The latest development in open source offerings is in the area of ​​managed services. They give companies even more ways to benefit from the open source community by making configuration, monitoring, and management of open source software easier and more reliable, while saving costs and resources.

With a fully managed service for a popular open source project like Apache Kafka, your organization can shift critical resources to higher-value work. They guarantee zero operational overhead by ensuring clusters are deployed instantly and maintenance is seamlessly managed. Plus, you can skip the part where you spend six to nine months hiring and training employees and instead focus immediately on product development.

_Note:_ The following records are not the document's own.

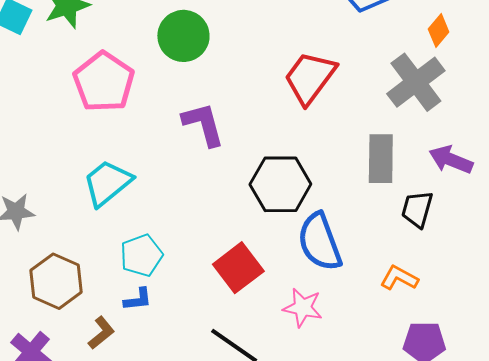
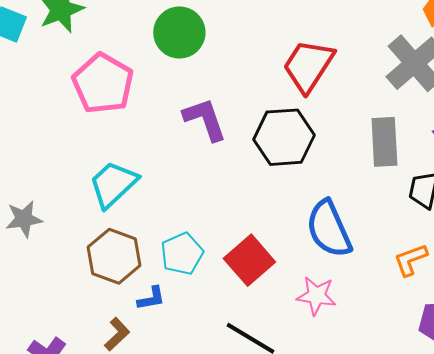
black hexagon: (280, 184) -> (284, 137), moved
cyan pentagon: (141, 255) -> (182, 254), moved
orange L-shape: (399, 278) -> (411, 260), turned -45
brown hexagon: (56, 281) -> (114, 256), moved

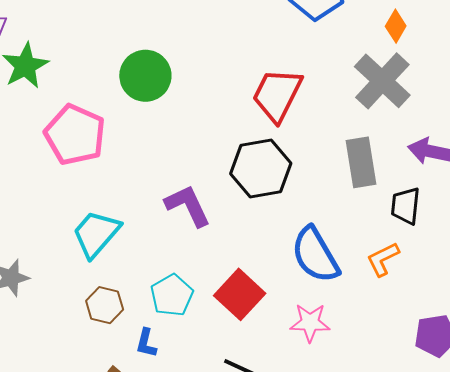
purple L-shape: (205, 119) -> (188, 206), moved
brown hexagon: (114, 256) -> (105, 305), size x0.7
orange L-shape: (411, 260) -> (383, 259), moved
blue L-shape: (151, 298) -> (146, 343), turned 120

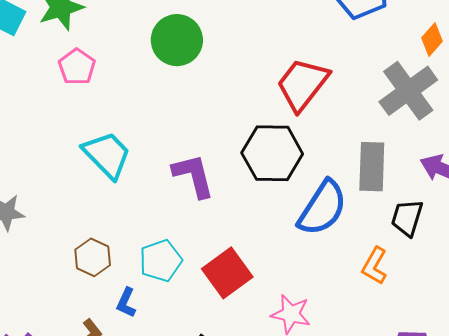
pink pentagon: (75, 135) -> (77, 67), moved, size x0.6
cyan trapezoid: (96, 234) -> (107, 155), moved, turned 84
blue semicircle: (315, 255) -> (322, 208), moved, turned -128
orange L-shape: (383, 259) -> (375, 266), turned -45

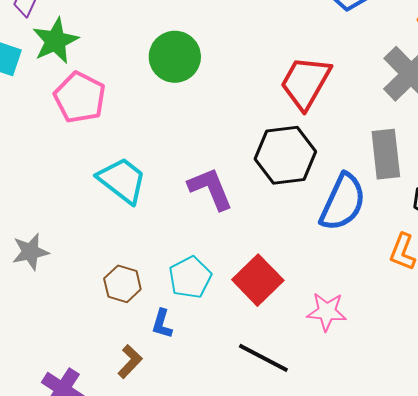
pink pentagon: (77, 67) -> (80, 97), size x1.4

Additionally, it does not involve capacity planning, data balancing, or other typical operational loads associated with scaling data infrastructure, ensuring your business runs faster and more efficiently, with reduced infrastructure costs, maintenance, and downtime risks.

In fact, offloading Kafka infrastructure and operations to a fully managed cloud-native data streaming service can minimize technology burden and risk, focus your best people on their critical projects, and improve total cost of ownership in a number of ways, including:

  • Avoid oversupply: Apache Kafka best practices traditionally recommend deploying your cluster for peak usage. This is often months or even quarters ahead of the traffic. Using a fully managed service helps reduce this to just a few hours, allowing you to scale right before traffic kicks in, rather than wasting weeks of idle capacity.
  • Increase resilience and availability: Building a production-level Service Level Agreement (SLA) requires a lot of effort and resources, including the engineer’s time. And the slightest difference in SLA means exponentially more downtime for your customers. When broker failures occur, fully managed services ensure you’re able to automatically and quickly heal or add new brokers, which is critical to ensure a cluster meets its SLAs and provides the user with the appropriate amount of capacity provides.
  • One-click deployment: For fully managed services, scaling can be automated or done at the push of a button. That means you don’t have to spend time on capacity planning, network setup, load balancing, or anything like that. Instead, your highly paid full-time equivalents (FTEs) could focus on innovation and developing mission-critical applications.

Building scalability into infrastructure has never been more important, and leveraging cloud elasticity has become a powerful way for organizations to ensure they’re ready for anything.

A key differentiator of Confluent Cloud, a fully managed cloud-native service for Apache Kafka, is elastic scaling, which applies to both growing and shrinking. You can shrink clusters just as quickly as you can expand them. The result? You avoid overpaying for excess capacity when traffic slows.